Below are some entries. Repeat exactly the lines from the one with "View product" through the one with "configure the rul", and only those.

*** Block opens ***

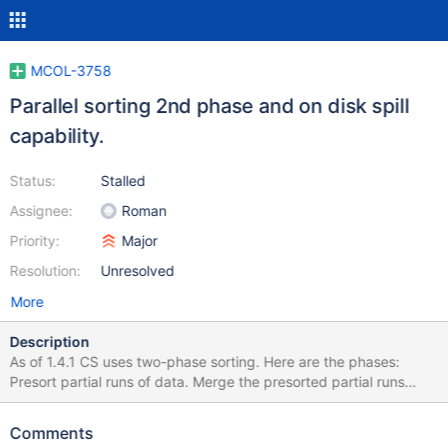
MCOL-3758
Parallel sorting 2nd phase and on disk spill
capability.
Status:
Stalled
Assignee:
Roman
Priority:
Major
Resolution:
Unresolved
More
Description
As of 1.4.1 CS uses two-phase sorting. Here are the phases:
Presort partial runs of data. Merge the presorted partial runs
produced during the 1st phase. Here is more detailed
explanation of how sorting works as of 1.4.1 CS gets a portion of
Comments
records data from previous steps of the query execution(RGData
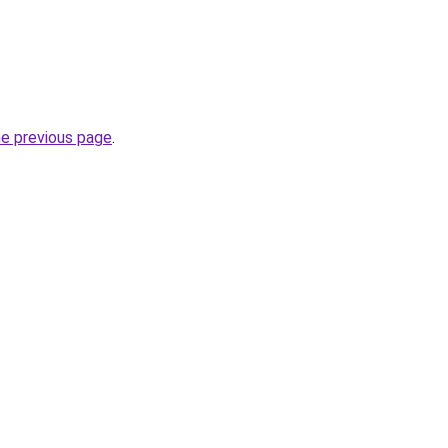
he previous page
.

*** Block closes ***
*** Block opens ***

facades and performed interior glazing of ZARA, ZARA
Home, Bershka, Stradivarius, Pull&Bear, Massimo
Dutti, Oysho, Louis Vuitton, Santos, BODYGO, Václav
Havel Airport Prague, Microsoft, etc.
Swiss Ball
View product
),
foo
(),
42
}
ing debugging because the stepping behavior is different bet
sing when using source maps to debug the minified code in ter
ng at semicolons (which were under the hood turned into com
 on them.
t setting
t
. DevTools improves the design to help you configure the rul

*** Block closes ***
*** Block opens ***

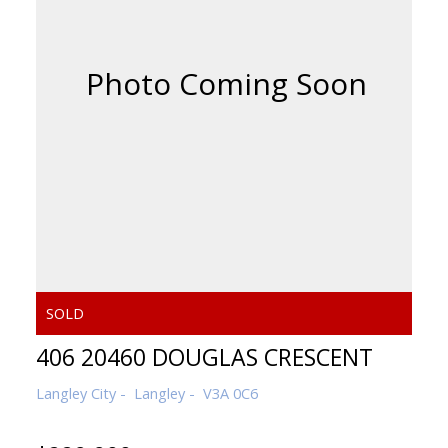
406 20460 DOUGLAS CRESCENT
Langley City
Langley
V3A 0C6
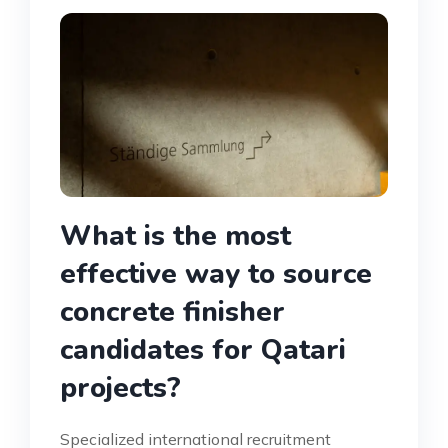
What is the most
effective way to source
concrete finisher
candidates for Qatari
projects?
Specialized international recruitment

*** Block closes ***

[Result]
View product
),
foo
(),
42
}
ing debugging because the stepping behavior is different bet
sing when using source maps to debug the minified code in ter
ng at semicolons (which were under the hood turned into com
 on them.
t setting
t
. DevTools improves the design to help you configure the rul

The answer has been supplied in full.